Let's just run with the "AI training" misconception.
There's a document. It was created by an author. The author has the exclusive right to copy the document in its entirety onto his own website (copy=1,violation=0). Your browser knocks on the door. It asks for the document. The author's website copies the document over the network onto your browser's process memory (copy=2,violation=0). That's fine, because the author's HTTP server initiated and the author intended to authorize the copy.
After that thing get murky, several copies are made but to what purpose ?
Web browser copies it into its cache on disk (used,eg, if you do a page refresh avoid downloading again over the Internet). Is this a legal copy ? This is a standard browser thing. Other similar copies might be made, eq by squid (a caching and forwarding HTTP web proxy). I will ignore these copies as no one seems to be upset about them. (Actually that is not entirely true.)

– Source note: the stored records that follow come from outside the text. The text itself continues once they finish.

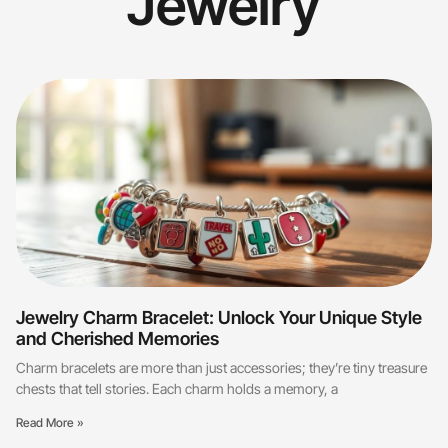
Jewelry
Jewelry Charm Bracelet: Unlock Your Unique Style
and Cherished Memories
Charm bracelets are more than just accessories; they’re tiny treasure
chests that tell stories. Each charm holds a memory, a
Read More »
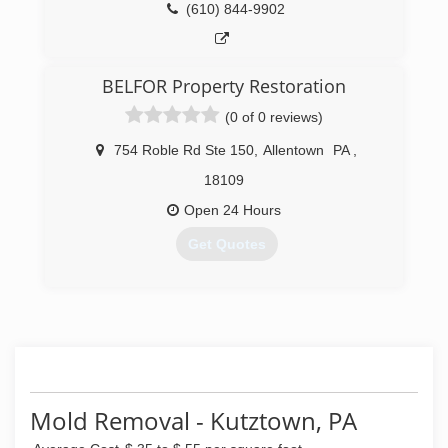
(610) 844-9902
BELFOR Property Restoration
(0 of 0 reviews)
754 Roble Rd Ste 150
,
Allentown
PA
,
18109
Open 24 Hours
Get Quotes
(484) 488-3990
Mold Removal - Kutztown, PA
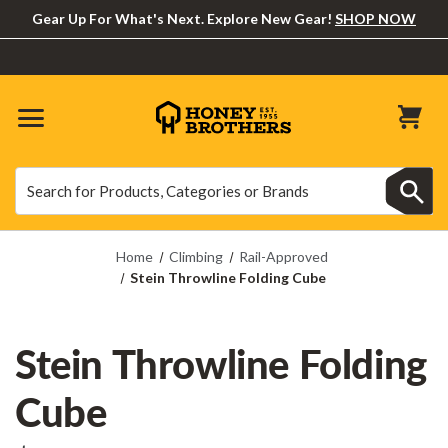
Gear Up For What's Next. Explore New Gear!
SHOP NOW
Search
Search
Home
Climbing
Rail-Approved
Stein Throwline Folding Cube
Stein Throwline Folding
Cube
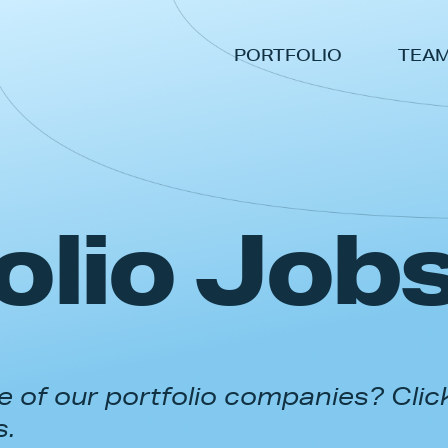
PORTFOLIO
TEA
olio Job
 of our portfolio companies? Clic
s.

You read the document, another copy is made that resides in your brain's memory. Is this legal ? It is not mentioned in copyright legislation but it is implied as part of the intended use of the document so that you may learn whatever the document talks about. If a friend is sitting next to you I can see no legislation that prevents s/he from also reading it - thus several copies might be made.
What if, instead, the web browser does not present it to a human but to an artificial human (an AI) then a copy will be made in the AI's memory. It is this copy that is being objected to. What is the difference between a copy being held in grey matter and one in silicon ?

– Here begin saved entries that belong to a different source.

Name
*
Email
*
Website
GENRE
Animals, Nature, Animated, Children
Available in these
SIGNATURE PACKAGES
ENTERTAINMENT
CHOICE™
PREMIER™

Or is the disagreement not how it is held but the use to which it will be put ? An AI will, presumably, be used for commercial gain, is that the problem ? But if I read a book about Python is that not commercial gain if I get a job as a Python programmer ?
Or is it that the AI might further disseminate the knowledge. We might be getting somewhere here as the Disney Corporation has objected to parents who sing their copyrighted "Happy Birthday" song at their kids' parties.

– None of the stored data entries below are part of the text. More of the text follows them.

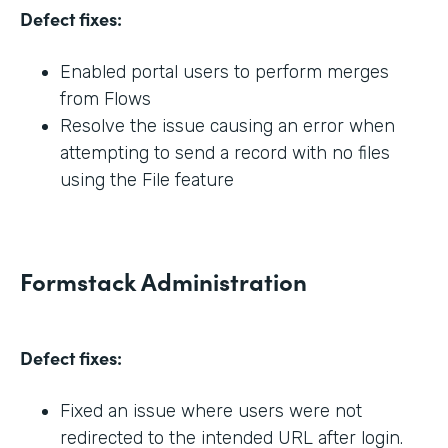
Defect fixes:
Enabled portal users to perform merges
from Flows
Resolve the issue causing an error when
attempting to send a record with no files
using the File feature
Formstack Administration
Defect fixes:
Fixed an issue where users were not
redirected to the intended URL after login.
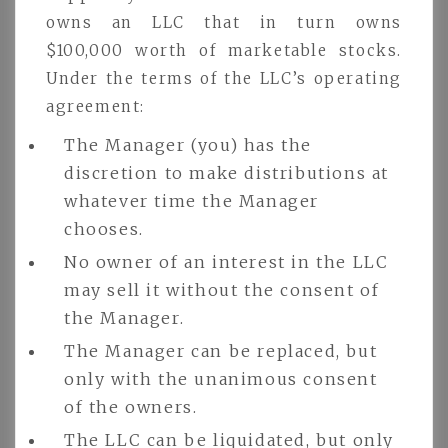
owns an LLC that in turn owns
$100,000 worth of marketable stocks.
Under the terms of the LLC’s operating
agreement:
The Manager (you) has the
discretion to make distributions at
whatever time the Manager
chooses.
No owner of an interest in the LLC
may sell it without the consent of
the Manager.
The Manager can be replaced, but
only with the unanimous consent
of the owners.
The LLC can be liquidated, but only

Whatever. The point is not the copies but the purpose of the copies. This is what needs to be discussed.
I think that we need an enhancement to robots.txt where the web site (copyright owner) can say to what purposes copies may be made. All mechanical readers (ie all but humans) would be obliged to obey it. This would add little overhead, indeed search engine spiders already do so. What uses: web indexing; AI learning; quoting of small sections; quoting of entire document; ... The list of different uses needs discussion. I have zero faith that the AI cowboys would take any heed - they are entitled and seem to think that the world owes themselves a living.